### WHAT THE TASK REQUIRES
Locate the line bearing "Forward Collision-Avoidance Assist" in the material below, then reproduce it and each following line up to and including the line bearing "Parking Collision Avoidance-Assist - Reverse".

### GIVEN INFORMATION
- - -

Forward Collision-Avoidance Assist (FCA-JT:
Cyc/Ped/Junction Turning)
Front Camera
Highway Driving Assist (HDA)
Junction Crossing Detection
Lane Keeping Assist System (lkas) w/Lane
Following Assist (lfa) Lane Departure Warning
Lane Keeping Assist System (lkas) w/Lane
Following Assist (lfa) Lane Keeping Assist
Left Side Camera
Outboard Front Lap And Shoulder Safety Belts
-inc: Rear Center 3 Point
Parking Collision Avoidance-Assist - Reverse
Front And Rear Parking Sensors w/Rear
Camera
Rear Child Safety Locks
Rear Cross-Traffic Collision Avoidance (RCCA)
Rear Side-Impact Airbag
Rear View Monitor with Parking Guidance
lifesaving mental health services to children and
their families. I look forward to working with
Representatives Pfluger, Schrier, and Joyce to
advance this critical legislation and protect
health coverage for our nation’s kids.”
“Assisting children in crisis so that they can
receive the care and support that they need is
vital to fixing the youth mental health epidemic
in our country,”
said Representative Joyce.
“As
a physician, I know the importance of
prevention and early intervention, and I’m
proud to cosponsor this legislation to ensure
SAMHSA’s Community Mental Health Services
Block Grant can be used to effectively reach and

- - -

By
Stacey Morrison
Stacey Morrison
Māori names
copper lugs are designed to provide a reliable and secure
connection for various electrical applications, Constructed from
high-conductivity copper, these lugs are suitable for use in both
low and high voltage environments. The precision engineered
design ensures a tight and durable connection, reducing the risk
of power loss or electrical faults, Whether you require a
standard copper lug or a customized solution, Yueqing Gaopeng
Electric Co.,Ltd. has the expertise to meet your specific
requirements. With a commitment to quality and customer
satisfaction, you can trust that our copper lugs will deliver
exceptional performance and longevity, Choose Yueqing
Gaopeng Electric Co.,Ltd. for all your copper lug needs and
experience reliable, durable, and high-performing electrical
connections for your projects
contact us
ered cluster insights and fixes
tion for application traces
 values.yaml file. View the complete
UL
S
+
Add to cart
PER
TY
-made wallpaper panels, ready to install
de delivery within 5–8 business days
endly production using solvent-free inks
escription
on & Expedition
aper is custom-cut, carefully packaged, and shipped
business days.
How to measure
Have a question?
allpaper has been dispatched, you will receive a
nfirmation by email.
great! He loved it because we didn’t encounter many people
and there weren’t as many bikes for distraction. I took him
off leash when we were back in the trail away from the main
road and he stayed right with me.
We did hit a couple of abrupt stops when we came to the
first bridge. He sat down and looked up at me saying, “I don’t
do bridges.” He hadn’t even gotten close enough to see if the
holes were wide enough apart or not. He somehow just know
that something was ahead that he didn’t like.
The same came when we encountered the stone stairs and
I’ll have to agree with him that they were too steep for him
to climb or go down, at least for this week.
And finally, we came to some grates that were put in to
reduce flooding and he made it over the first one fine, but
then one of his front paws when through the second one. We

- - -

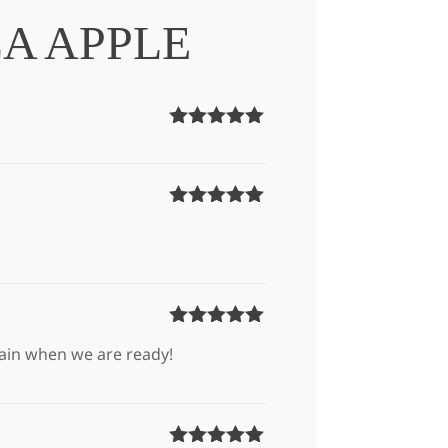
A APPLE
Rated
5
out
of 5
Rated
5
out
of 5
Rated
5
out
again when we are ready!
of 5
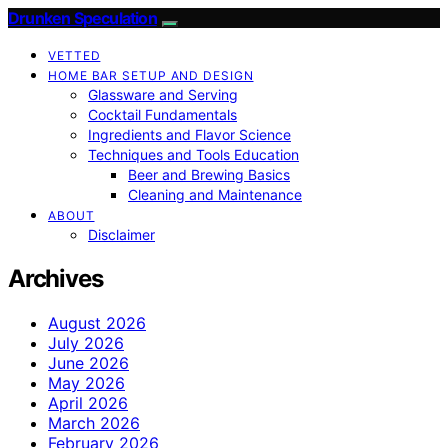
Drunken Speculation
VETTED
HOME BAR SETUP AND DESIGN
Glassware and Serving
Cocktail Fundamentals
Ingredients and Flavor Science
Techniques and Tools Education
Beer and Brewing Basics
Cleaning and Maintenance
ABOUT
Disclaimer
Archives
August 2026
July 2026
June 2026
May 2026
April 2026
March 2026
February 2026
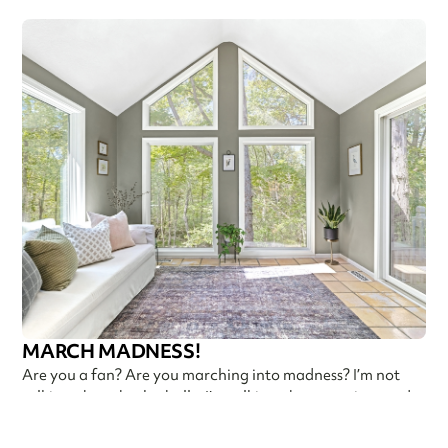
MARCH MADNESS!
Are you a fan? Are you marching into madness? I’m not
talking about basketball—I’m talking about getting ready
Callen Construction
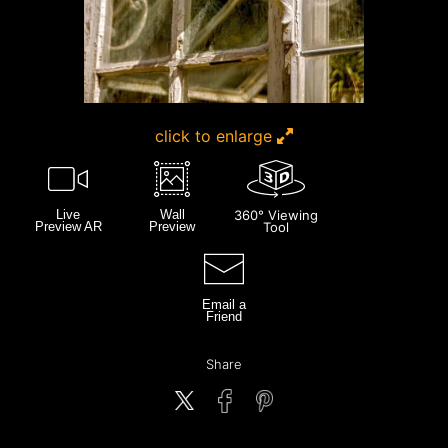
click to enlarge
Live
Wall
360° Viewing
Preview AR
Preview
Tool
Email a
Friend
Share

- - -

### RESULT BELOW
Forward Collision-Avoidance Assist (FCA-JT:
Cyc/Ped/Junction Turning)
Front Camera
Highway Driving Assist (HDA)
Junction Crossing Detection
Lane Keeping Assist System (lkas) w/Lane
Following Assist (lfa) Lane Departure Warning
Lane Keeping Assist System (lkas) w/Lane
Following Assist (lfa) Lane Keeping Assist
Left Side Camera
Outboard Front Lap And Shoulder Safety Belts
-inc: Rear Center 3 Point
Parking Collision Avoidance-Assist - Reverse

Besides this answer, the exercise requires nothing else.